Task details = For the data below, restate word for word only the lines from the line containing "Datenschutzbestimmungen" through the line containing "Zum Newsletter anmelden", both ends included.
□ □ □ □ □ □ □
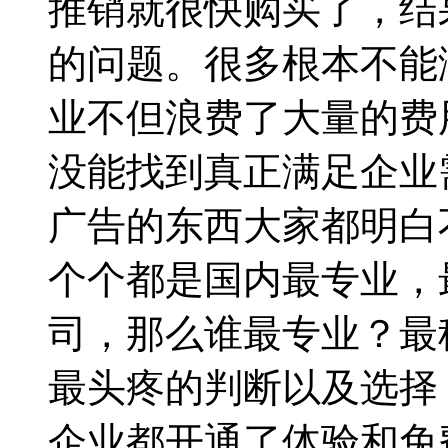
推销就很快购买了，结
的问题。很多根本不能
业不但浪费了大量的费
没能找到真正满足企业
广告的东西大家都明白
个个都是国内最专业，
司，那么谁最专业？最
最头疼的判断以及选择
企业都开通了体验和免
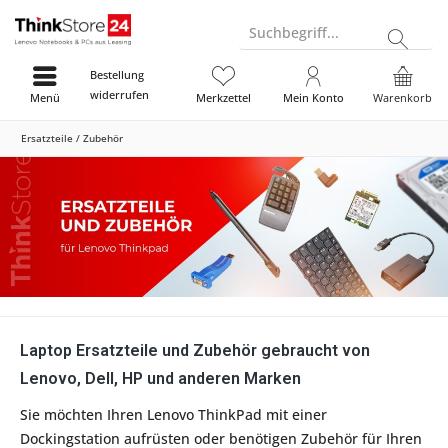
Suchbegriff...
Bestellung
widerrufen
Menü
Merkzettel
Mein Konto
Warenkorb
Ersatzteile / Zubehör
Laptop Ersatzteile und Zubehör gebraucht von
Lenovo, Dell, HP und anderen Marken
Sie möchten Ihren Lenovo ThinkPad mit einer
Dockingstation aufrüsten oder benötigen Zubehör für Ihren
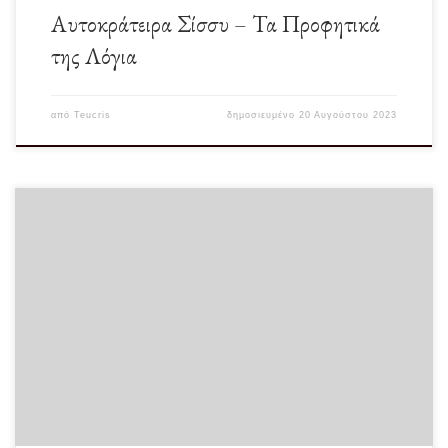
Αυτοκράτειρα Σίσσυ – Τα Προφητικά
της Λόγια
από
Teucris
δημοσιευμένο
20 Αυγούστου 2023
Το λογοτεχνικό αριστούργημα του Έριχ Μαρία Ρεμάρκ το διάβασα αρκετά νέος
και με σημάδεψε βαθιά ως […]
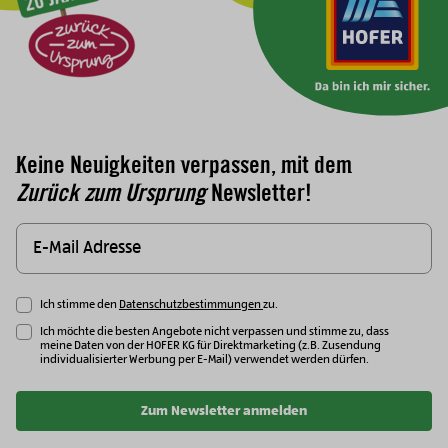
Keine Neuigkeiten verpassen, mit dem
Zurück zum Ursprung
Newsletter!
Ich stimme den
Datenschutzbestimmungen
zu.
Ich möchte die besten Angebote nicht verpassen und stimme zu, dass
meine Daten von der HOFER KG für Direktmarketing (z.B. Zusendung
individualisierter Werbung per E-Mail) verwendet werden dürfen.
Zum Newsletter anmelden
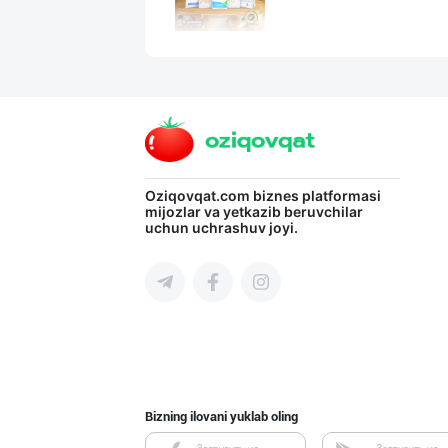
МАККАЖЎХОРИ КРА
Toshkent shahri
"DAFNAN MAKARON
Oziqovqat.com
biznes platformasi
mijozlar va yetkazib beruvchilar
uchun uchrashuv joyi.
Toshkent shahri
Citric Uz — над
Toshkent shahri
Bizning ilovani yuklab oling
Тошкентдаги омб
□ □ □ □ □ □ □
Task solution =
Datenschutzbestimmungen
zu.
Ich möchte die besten Angebote nicht verpassen und stimme zu, dass
meine Daten von der HOFER KG für Direktmarketing (z.B. Zusendung
individualisierter Werbung per E-Mail) verwendet werden dürfen.
Zum Newsletter anmelden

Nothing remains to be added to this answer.